Ditarget Rampung Pertengahan 2026, Pembangunan Gedung Sekolah Rakyat Sudah Capai 67 Persen

KENDARI, EDISIINDONESIA.id- Gubernur Sulawesi Tenggara, Andi Sumangerukka, bersama Wali Kota Kendari, Siska Karina Imran, meninjau kemajuan pembangunan gedung permanen Sekolah Rakyat di kawasan Abeli Dalam, Kecamatan Puuwatu, Kota Kendari, pada Selasa (26/5/2026) pukul 20.50 Wita.

Kegiatan peninjauan ini dilakukan usai keduanya melihat langsung proses kegiatan belajar mengajar para siswa Sekolah Rakyat di lokasi sementara Sentra Meohai, Kelurahan Lepo-Lepo, Kecamatan Baruga, Kota Kendari.

Berdasarkan laporan di lapangan, pengerjaan gedung permanen Sekolah Rakyat tersebut kini telah mencapai sekitar 67 persen dari keseluruhan rencana pembangunan. Pemerintah menargetkan pembangunan dapat rampung sepenuhnya pada rentang waktu Juli hingga Agustus 2026 mendatang.

Gubernur Andi Sumangerukka menjelaskan bahwa pihaknya terus berupaya mempercepat penyelesaian pembangunan, meskipun masih terdapat kendala berupa keterbatasan jumlah tenaga kerja di lokasi.

“Pekerjaan dilakukan hingga malam hari demi mengejar target yang telah ditetapkan, namun kualitas bangunan tetap menjadi prioritas utama yang tidak boleh dikorbankan,” tegasnya.

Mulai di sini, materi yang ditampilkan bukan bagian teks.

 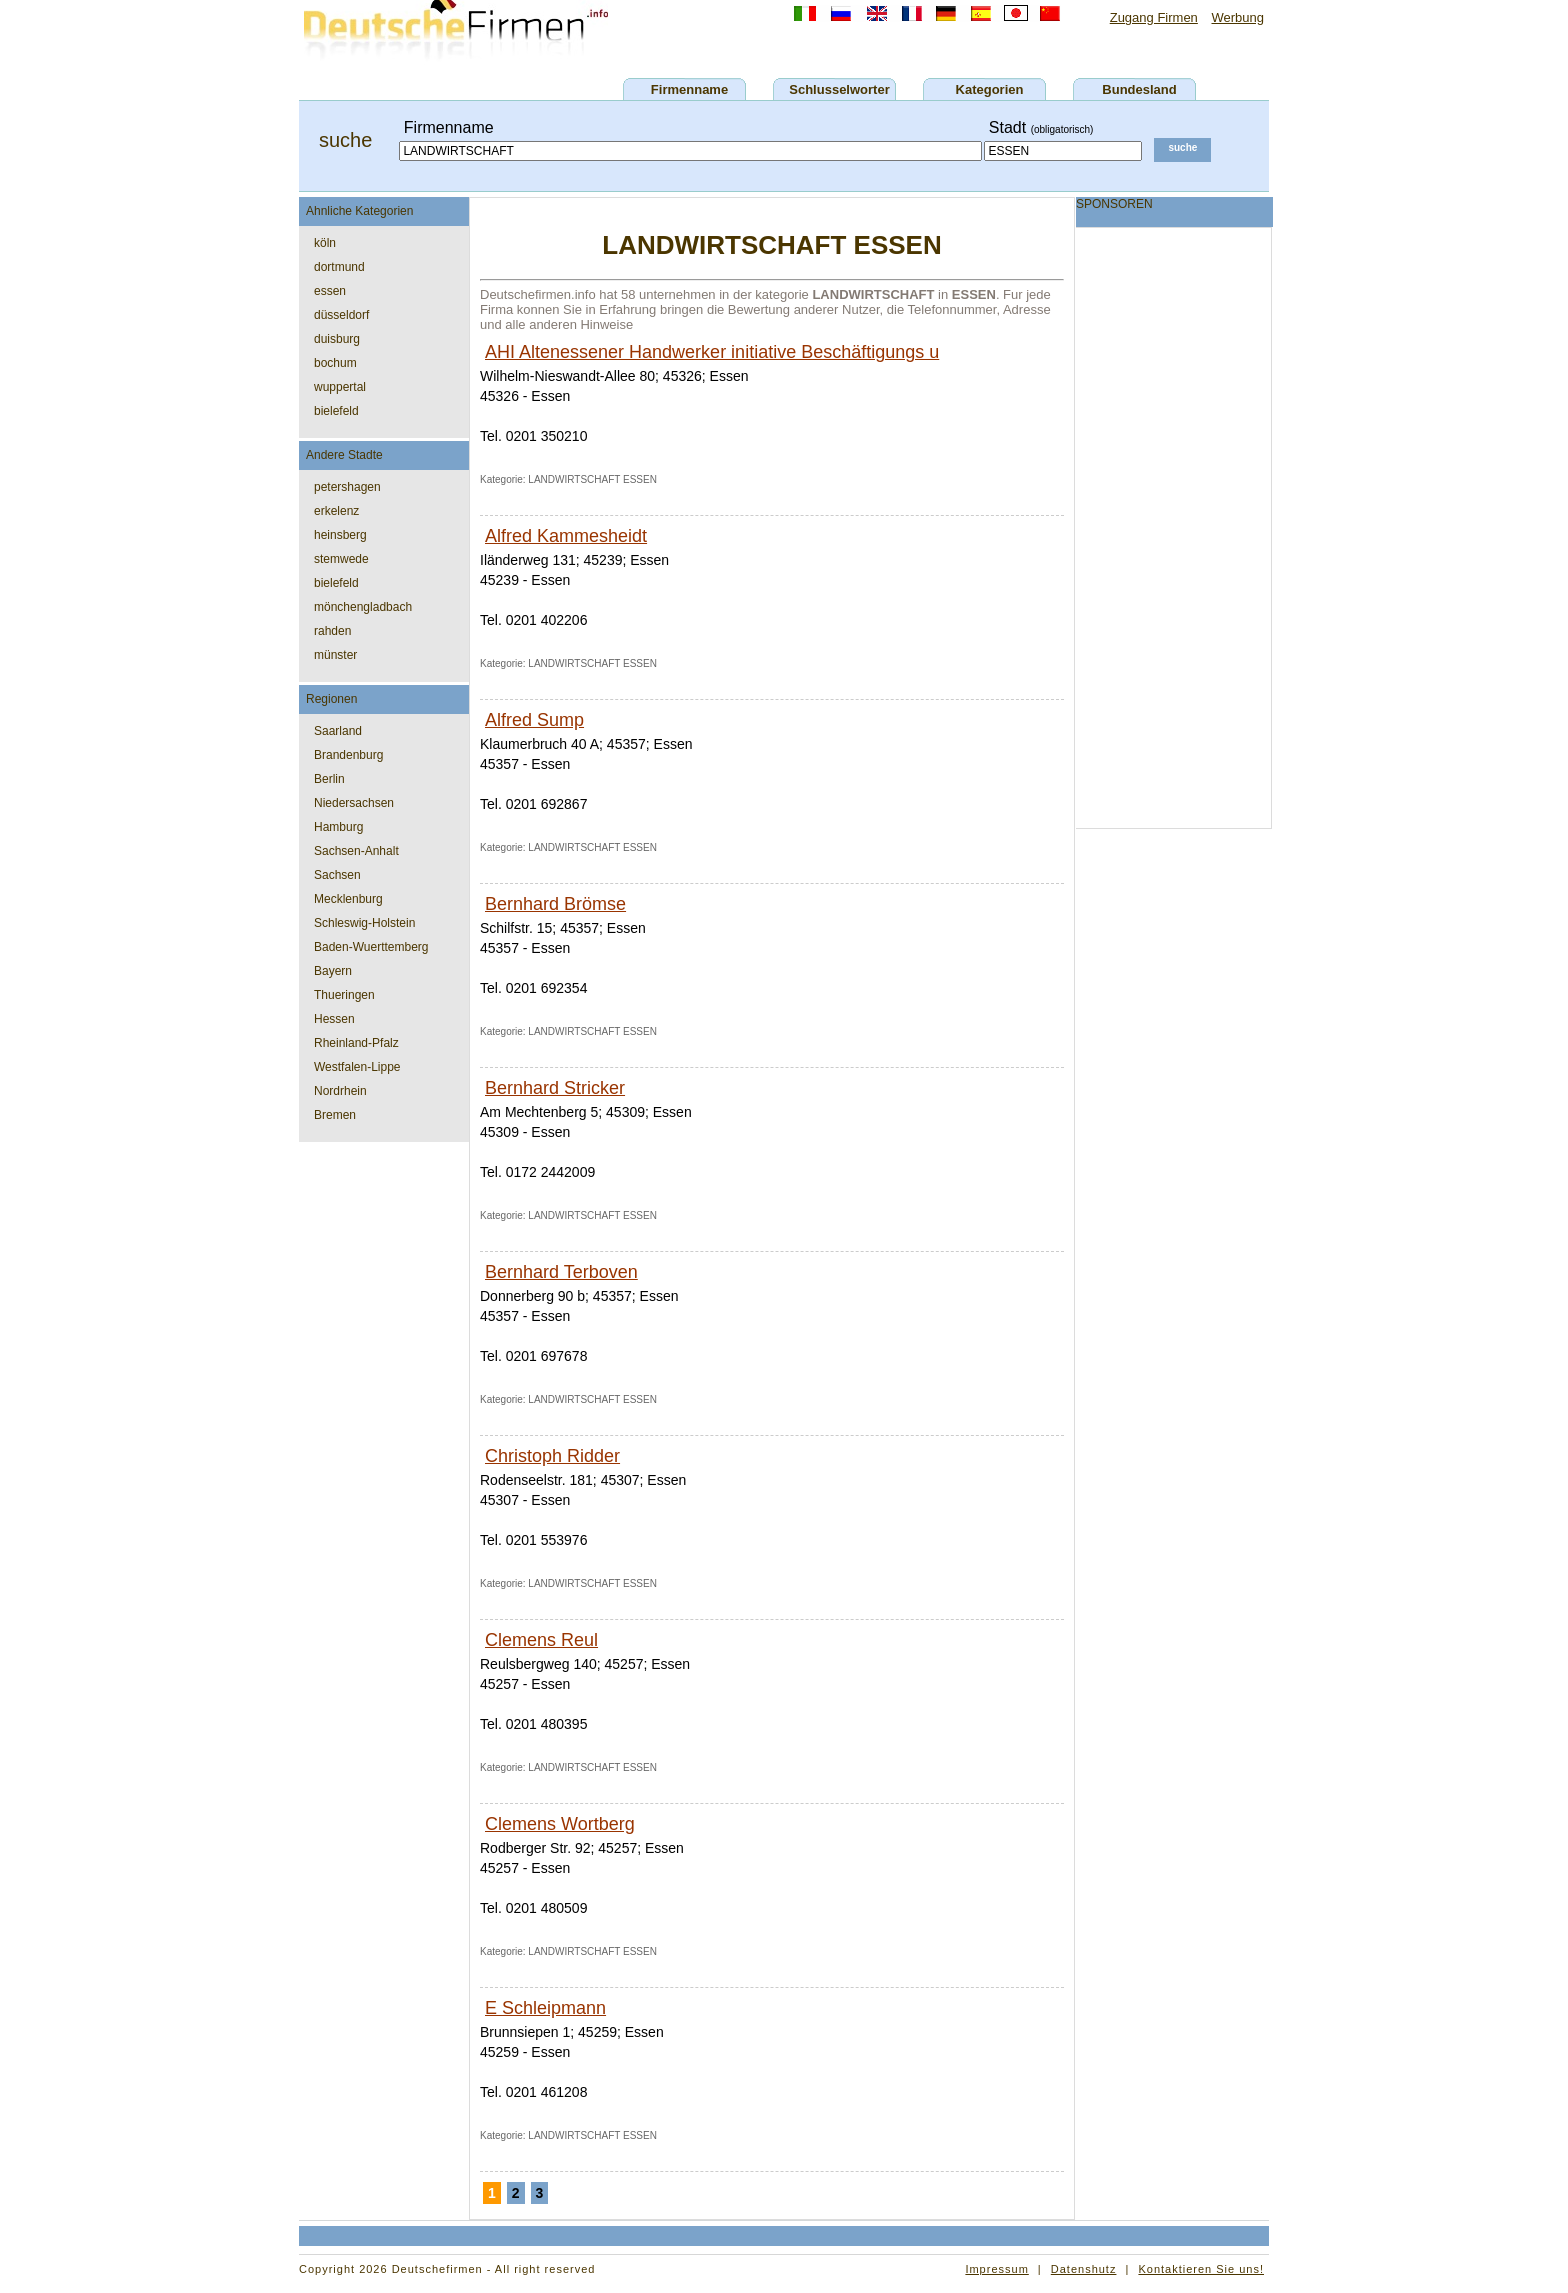 What do you see at coordinates (996, 2269) in the screenshot?
I see `Impressum` at bounding box center [996, 2269].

Lebih lanjut, Andi Sumangerukka menyebut Sekolah Rakyat sebagai salah satu program strategis pemerintah yang bertujuan memutus mata rantai kemiskinan melalui akses pendidikan gratis berbasis asrama.

Di sekolah ini, para siswa tidak hanya mendapatkan pendidikan formal, tetapi juga pembinaan karakter, layanan kesehatan, serta pembiasaan hidup yang disiplin dan mandiri.

Hingga saat ini, Sekolah Rakyat Kendari telah menampung 49 siswa tingkat SMP. Ke depannya, pihak pengelola merencanakan penerimaan masing-masing sebanyak 50 peserta didik baru untuk jenjang SD dan SMA.

Sementara itu, Wali Kota Kendari, Siska Karina Imran, menegaskan Pemerintah Kota Kendari memberikan dukungan penuh agar program ini dapat terus berjalan dan berkelanjutan. Menurutnya, program ini sangat relevan dalam upaya meningkatkan kualitas sumber daya manusia bagi masyarakat yang kurang mampu secara ekonomi.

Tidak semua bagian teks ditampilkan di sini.